Si l’on tient compte du fait qu’il existe en France plus de 36 000 communes, on comprend qu’il s’agit là d’un système extrêmement décentralisé. Pour comprendre comment peut fonctionner un système aussi décentralisé, on doit prendre en compte trois éléments complémentaires :

  • Le premier réside dans le « contrôle de légalité », pouvoir conservé par l’Etat de contrôler que les communes respectent les lois, en particulier les lois sur l’urbanisme, l’aménagement et la construction. Les communes communiquent donc au représentant de l’Etat l’ensemble de leurs actes, qu’il s’agisse de plans d’urbanisme ou de permis de construire. L’Etat peut alors intervenir et obtenir des modifications, ou poursuivre la commune devant le tribunal administratif. On doit remarquer que l’Etat ne fait qu’un usage limité de ce contrôle, ce qui ne veut pas dire que l’éventualité de ce contrôle ne joue pas un rôle dans les décisions prises par les communes.

  • Le deuxième réside dans le fait que, sous certaines conditions, l’Etat a conservé le pouvoir d’imposer aux communes des décisions quand celles-ci concernent des réalisations importantes (par exemple un grand équipement d’infrastructures, aéroport, autoroute ou ligne de chemin de fer TGV). A cette fin, deux outils juridiques sont utilisables, l’Opération d’Intérêt National (OIN) ou le Projet d’Intérêt Général (PIG).
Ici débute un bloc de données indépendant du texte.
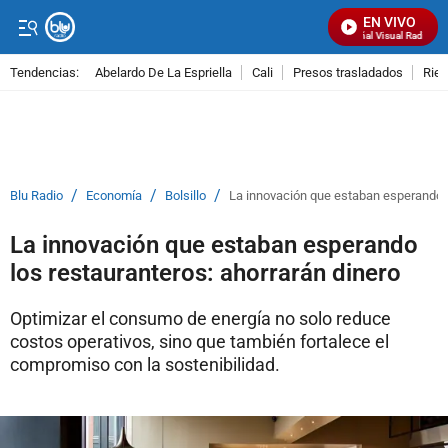
EN VIVO
Señal Visual Radio
Tendencias:
Abelardo De La Espriella
Cali
Presos trasladados
Rie
PUBLICIDAD
/
/
/
Blu Radio
Economía
Bolsillo
La innovación que estaban esperando l
La innovación que estaban esperando
los restauranteros: ahorrarán dinero
Optimizar el consumo de energía no solo reduce
costos operativos, sino que también fortalece el
compromiso con la sostenibilidad.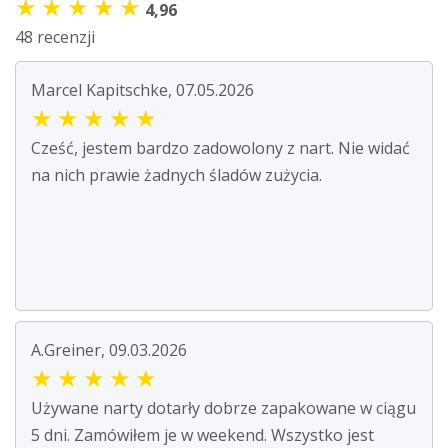
★
★
★
★
★
4,96
48 recenzji
Marcel Kapitschke, 07.05.2026
★
★
★
★
★
Cześć, jestem bardzo zadowolony z nart. Nie widać
na nich prawie żadnych śladów zużycia.
A.Greiner, 09.03.2026
★
★
★
★
★
Używane narty dotarły dobrze zapakowane w ciągu
5 dni. Zamówiłem je w weekend. Wszystko jest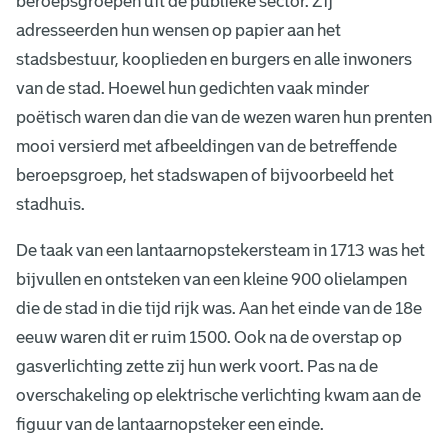
beroepsgroepen uit de publieke sector. Zij
adresseerden hun wensen op papier aan het
stadsbestuur, kooplieden en burgers en alle inwoners
van de stad. Hoewel hun gedichten vaak minder
poëtisch waren dan die van de wezen waren hun prenten
mooi versierd met afbeeldingen van de betreffende
beroepsgroep, het stadswapen of bijvoorbeeld het
stadhuis.
De taak van een lantaarnopstekersteam in 1713 was het
bijvullen en ontsteken van een kleine 900 olielampen
die de stad in die tijd rijk was. Aan het einde van de 18e
eeuw waren dit er ruim 1500. Ook na de overstap op
gasverlichting zette zij hun werk voort. Pas na de
overschakeling op elektrische verlichting kwam aan de
figuur van de lantaarnopsteker een einde.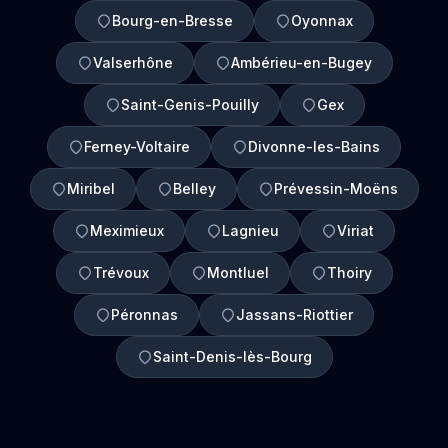
Bourg-en-Bresse
Oyonnax
Valserhône
Ambérieu-en-Bugey
Saint-Genis-Pouilly
Gex
Ferney-Voltaire
Divonne-les-Bains
Miribel
Belley
Prévessin-Moëns
Meximieux
Lagnieu
Viriat
Trévoux
Montluel
Thoiry
Péronnas
Jassans-Riottier
Saint-Denis-lès-Bourg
  • Le troisième est lié au développement des structures qui rassemblent plusieurs communes. Compte tenu de leur très petite taille, ce type de coopération intercommunale est rapidement apparu nécessaire et s’est développé sous diverses formes : les Communautés urbaines, les Communautés d’agglomération et les Communautés de communes, regroupées sous le terme générique d’Etablissement public de coopération intercommunale (EPCI). La plupart de ces structures ont une fiscalité propre, et près de 90 % des habitants en France vivent sur un territoire couvert par un EPCI .
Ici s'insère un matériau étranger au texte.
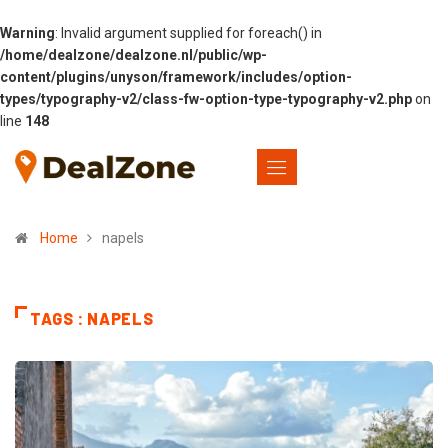
Warning
: Invalid argument supplied for foreach() in
/home/dealzone/dealzone.nl/public/wp-
content/plugins/unyson/framework/includes/option-
types/typography-v2/class-fw-option-type-typography-v2.php
on
line
148
Home
napels
TAGS : NAPELS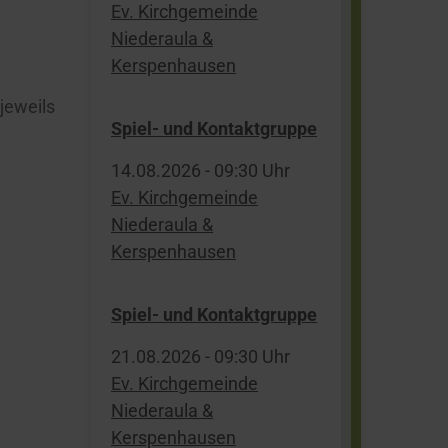
Ev. Kirchgemeinde
Niederaula &
Kerspenhausen
 jeweils
Spiel- und Kontaktgruppe
14.​08.​2026 -
09:30
Uhr
Ev. Kirchgemeinde
Niederaula &
Kerspenhausen
Spiel- und Kontaktgruppe
21.​08.​2026 -
09:30
Uhr
Ev. Kirchgemeinde
Niederaula &
Kerspenhausen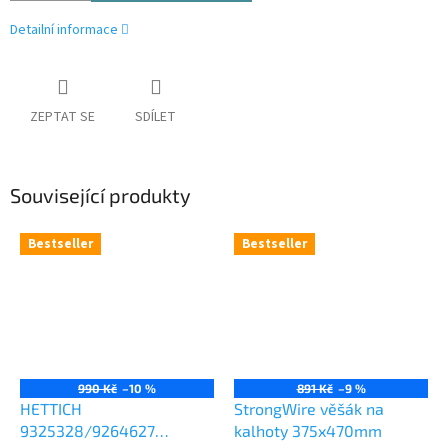
Detailní informace
ZEPTAT SE
SDÍLET
Související produkty
Bestseller
Bestseller
990 Kč
–10 %
891 Kč
–9 %
HETTICH
StrongWire věšák na
9325328/9264627
kalhoty 375x470mm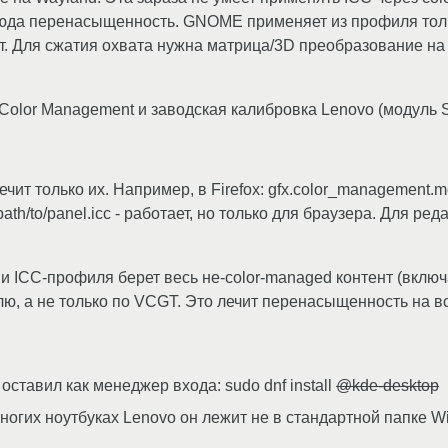
тсюда перенасыщенность. GNOME применяет из профиля тол
т. Для сжатия охвата нужна матрица/3D преобразование на 
olor Management и заводская калибровка Lenovo (модуль Sm
ит только их. Например, в Firefox: gfx.color_management.m
path/to/panel.icc - работает, но только для браузера. Для ре
и ICC-профиля берет весь не-color-managed контент (включ
ю, а не только по VCGT. Это лечит перенасыщенность на вс
тавил как менеджер входа: sudo dnf install
@kde-desktop
огих ноутбуках Lenovo он лежит не в стандартной папке Wi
Les outils des politiques foncières locales

En plus des outils réglementaires, en particulier du Plan local d’urbanisme, les collectivités locales disposent d’un certain nombre d’outils pour intervenir directement sur les marchés fonciers :

  • D’abord, une commune peut intervenir comme n’importe quel autre acheteur ou vendeur sur le marché foncier pour acheter à l’amiable un terrain ou un bâtiment. La commune est alors simplement soumise aux règles du droit privé, et le bien acheté fera partie du domaine privé de la commune (ou de l’EPCI). La seule contrainte pour elle est alors de demander une évaluation au Ministère des Finances, service des Domaines. Mais ce n’est qu’une indication que la commune n’est pas tenue de suivre.

  • La deuxième façon pour une commune d’acheter un terrain ou un bâtiment est de recourir à l’expropriation, c’est à dire d’obliger le propriétaire à lui vendre son terrain, moyennant bien sûr le versement du “juste” prix, qui fait d’abord l’objet d’une évaluation par le ministère des finances. Compte tenu de son caractère “agressif” par rapport au droit de propriété, l’exercice de ce droit est entouré de garanties. L’Etat vérifie tout d’abord que l’acquisition est faite dans un but d’intérêt général : c’est le Préfet, représentant de l’Etat, qui signe la “Déclaration d’Utilité Publique”, au terme d’une enquête publique, rendant ensuite possible la mise en œuvre de l’expropriation. D’autre part, si l’exproprié est en désaccord avec le prix proposé, il peut le contester et recourir à la justice, le juge de l’expropriation fixant alors en dernière instance le prix final qui sera accordé.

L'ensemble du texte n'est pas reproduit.